===== Data extracts
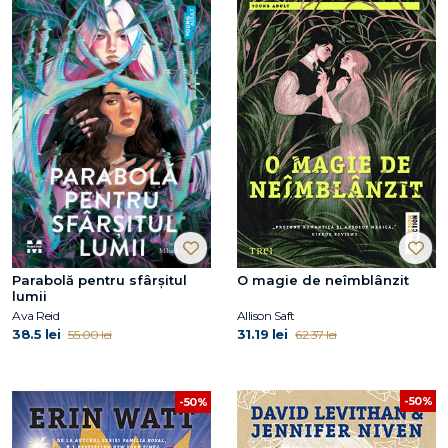
Parabolă pentru sfârșitul
O magie de neîmblânzit
lumii
Ava Reid
Allison Saft
38.5 lei
31.19 lei
55.00 lei
62.37 lei
-50%
-50%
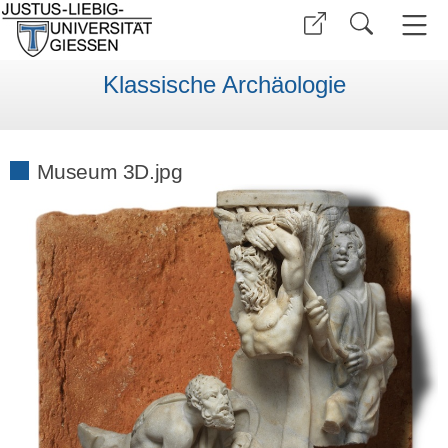
Klassische Archäologie
Museum 3D.jpg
==========
Copy out the full material exactly. Pictures should not appear in it.

Parabolă pentru sfârșitul
O magie de neîmblânzit
lumii
Ava Reid
Allison Saft
38.5 lei
31.19 lei
55.00 lei
62.37 lei
-50%
-50%
Klassische Archäologie
Museum 3D.jpg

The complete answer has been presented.